The NHS Long Term Workforce plan describes how the NHS will address its significant staffing shortage, and how it will grow its services through recruiting and retaining more clinical staff over the next 15 years.
The plan’s main aims include:
- Increasing university places for medical and nursing students, including the first ever apprenticeship scheme for doctors.
- Medical school training places to increase to 15,000 by 2031.
- Increase the number of GP training places by 50% to 6,000 by 2031.
- Almost double the number of adult nurse training places by 2031, with 24,000 more nurse and midwife training places a year by 2031.
The UK Government has allocated £2.4 billion to fund these additional education and training places, on top of existing funding commitments.
Everyturn Mental Health CEO, Adam Crampsie, commented:
“We really welcome the NHS Long Term Workforce Plan; it’s long overdue and much needed. Increasing the NHS’s clinical workforce through a long-term training programme can begin to address the health and care staffing crisis. This will help to secure greater capacity within the NHS to support people with their mental and physical health.

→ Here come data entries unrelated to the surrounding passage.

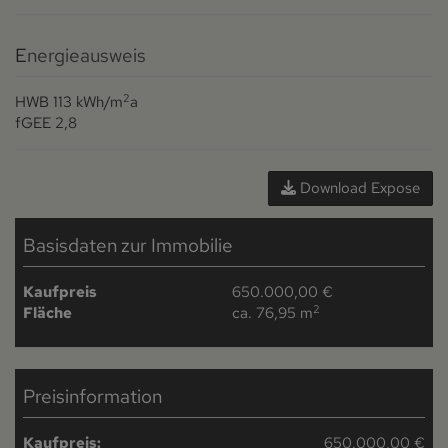
Energieausweis
2
HWB
113 kWh/m
a
fGEE
2,8
Download Expose
Basisdaten zur Immobilie
Kaufpreis
650.000,00 €
2
Fläche
ca. 76,95 m
Preisinformation
Kaufpreis:
650.000,00 €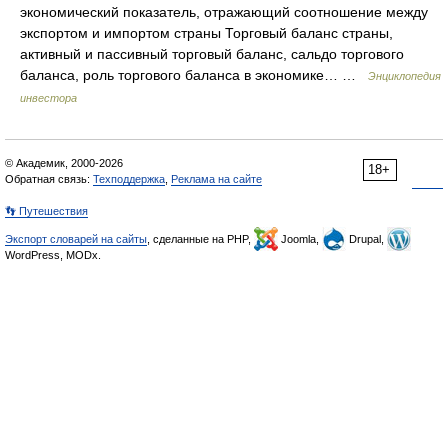
экономический показатель, отражающий соотношение между
экспортом и импортом страны Торговый баланс страны,
активный и пассивный торговый баланс, сальдо торгового
баланса, роль торгового баланса в экономике… …
Энциклопедия
инвестора
© Академик, 2000-2026
18+
Обратная связь:
Техподдержка
,
Реклама на сайте
👣 Путешествия
Экспорт словарей на сайты
, сделанные на PHP,
Joomla,
Drupal,
WordPress, MODx.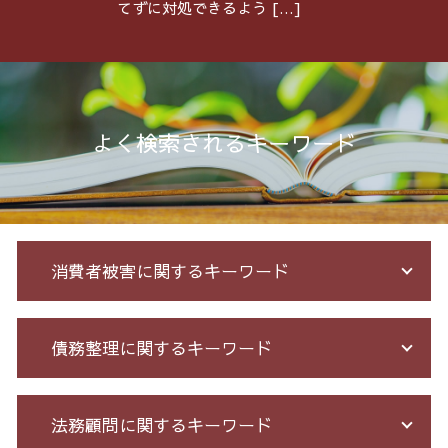
てずに対処できるよう […]
よく検索されるキーワード
消費者被害に関するキーワード
お金 を 騙し 取 られ たら
債務整理に関するキーワード
投資セミナー 怪しい
詐欺 被害届 返金
出会い系被害 返金
自己破産 個人再生 デメリット
法務顧問に関するキーワード
サクラ 詐欺 返金
債務整理 借金 金額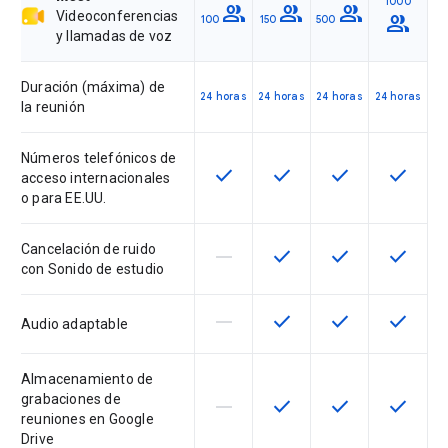
1000
group
group
group
Videoconferencias
group
100
150
500
y llamadas de voz
Duración (máxima) de
24 horas
24 horas
24 horas
24 horas
la reunión
Números telefónicos de
check
check
check
check
Esta función está disponible en 
Esta función está dispon
Esta función est
Esta fun
acceso internacionales
o para EE.UU.
Cancelación de ruido
horizontal_rule
check
check
check
Esta función no está disponible 
Esta función está dispon
Esta función est
Esta fun
con Sonido de estudio
horizontal_rule
check
check
check
Esta función no está disponible 
Esta función está dispon
Esta función est
Esta fun
Audio adaptable
Almacenamiento de
grabaciones de
horizontal_rule
check
check
check
Esta función no está disponible 
Esta función está dispon
Esta función est
Esta fun
reuniones en Google
Drive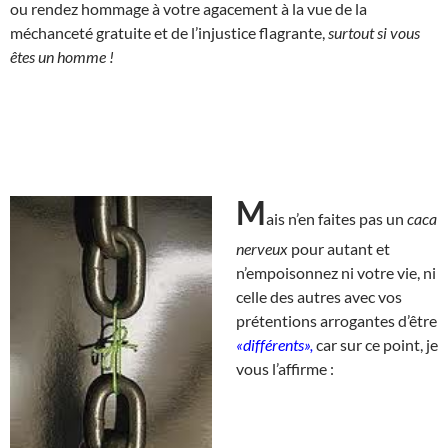
ou rendez hommage à votre agacement à la vue de la
méchanceté gratuite et de l’injustice flagrante,
surtout si vous
êtes un homme !
M
ais n’en faites pas un
caca
nerveux
pour autant et
n’empoisonnez ni votre vie, ni
celle des autres avec vos
prétentions arrogantes d’être
«différents»,
car sur ce point, je
vous l’affirme :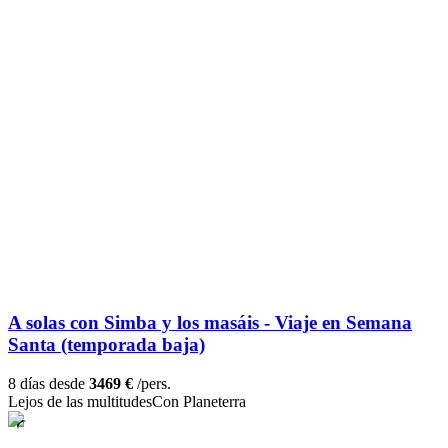
A solas con Simba y los masáis - Viaje en Semana
Santa (temporada baja)
8 días desde
3469 €
/pers.
Lejos de las multitudes
Con Planeterra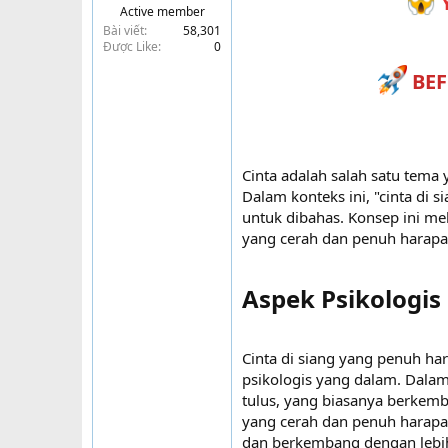
Y
Active member
t
Bài viết
58,301
e
Được Like
0
r
BEF
Cinta adalah salah satu tema 
Dalam konteks ini, "cinta di
untuk dibahas. Konsep ini m
yang cerah dan penuh harapan,
Aspek Psikologis
Cinta di siang yang penuh h
psikologis yang dalam. Dalam 
tulus, yang biasanya berkem
yang cerah dan penuh harapan 
dan berkembang dengan lebih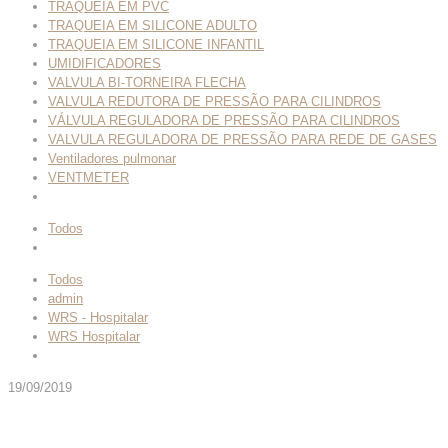
TRAQUEIA EM PVC
TRAQUEIA EM SILICONE ADULTO
TRAQUEIA EM SILICONE INFANTIL
UMIDIFICADORES
VALVULA BI-TORNEIRA FLECHA
VALVULA REDUTORA DE PRESSÃO PARA CILINDROS
VÁLVULA REGULADORA DE PRESSÃO PARA CILINDROS
VALVULA REGULADORA DE PRESSÃO PARA REDE DE GASES
Ventiladores pulmonar
VENTMETER
Todos
Todos
admin
WRS - Hospitalar
WRS Hospitalar
19/09/2019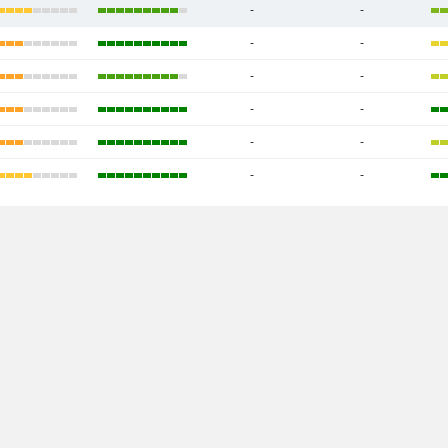
-
-
-
-
-
-
-
-
-
-
-
-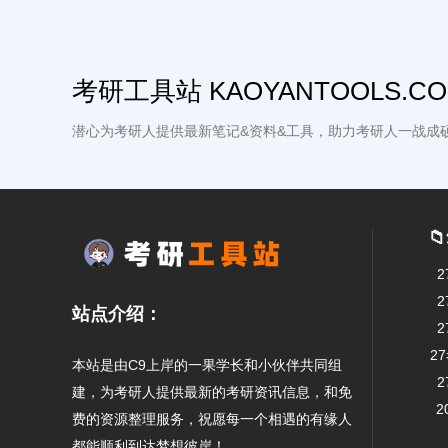
考研工具站 KAOYANTOOLS.C
潜心为考研人提供最新笔记&资料&工具，助力考研人一战成

站点介绍：
2
本站是由C9上岸的一果学长和小伙伴共同组
建，为考研人提供最新的考研资讯信息，和免
2
费的资源整理服务，祝愿每一个相遇的有缘人
都能顺利到达梦想彼岸！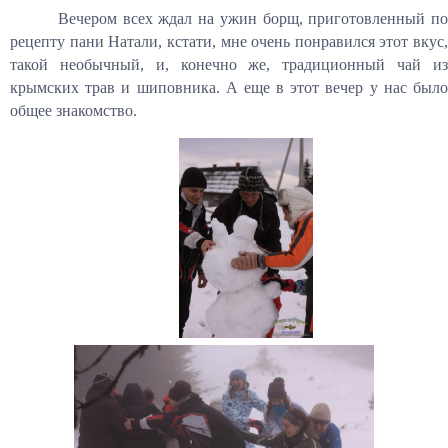
Вечером всех ждал на ужин борщ, приготовленный по
рецепту пани Натали, кстати, мне очень понравился этот вкус,
такой необычный, и, конечно же, традиционный чай из
крымских трав и шиповника. А еще в этот вечер у нас было
общее знакомство.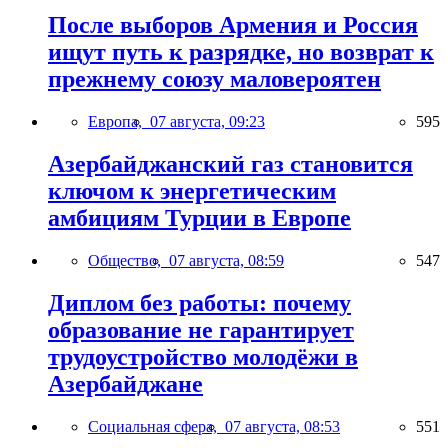
После выборов Армения и Россия
ищут путь к разрядке, но возврат к
прежнему союзу маловероятен
Европа,
07 августа, 09:23
595
Азербайджанский газ становится
ключом к энергетическим
амбициям Турции в Европе
Общество,
07 августа, 08:59
547
Диплом без работы: почему
образование не гарантирует
трудоустройство молодёжи в
Азербайджане
Социальная сфера,
07 августа, 08:53
551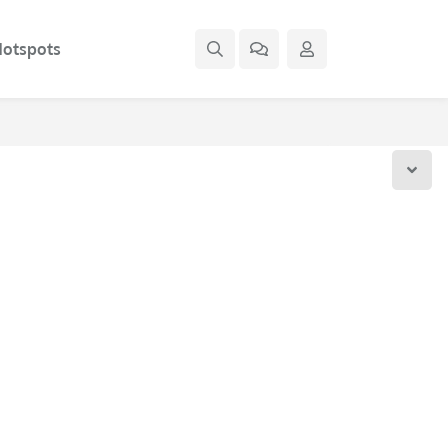
otspots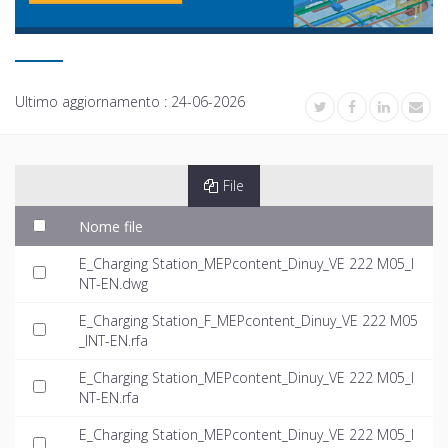
Ultimo aggiornamento :
24-06-2026
File
Nome file
E_Charging Station_MEPcontent_Dinuy_VE 222 M05_I
NT-EN.dwg
E_Charging Station_F_MEPcontent_Dinuy_VE 222 M05
_INT-EN.rfa
E_Charging Station_MEPcontent_Dinuy_VE 222 M05_I
NT-EN.rfa
E_Charging Station_MEPcontent_Dinuy_VE 222 M05_I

“However, we’re keen to ensure that there is also an immediate response to supporting people who need to access services right now, by continuing to develop a new kind of health and care workforce.
We need to ensure that NHS mental health services continue to put people at the heart of their own care; by listening and supporting them to explore their ‘whole life’ needs, including the social issues that often lead to mental ill-health.
“At Everyturn Mental Health, we’re extremely proud of the non-clinical colleagues in our community mental health services, who bring their own lived experience of mental ill-health to the personalised approach to the whole-person care they offer. For this reason, we’re also calling for the NHS to develop and grow its crucial non-clinical workforce. By doing that, we’ll ensure everyone is able to access the support they need, when they need it most.”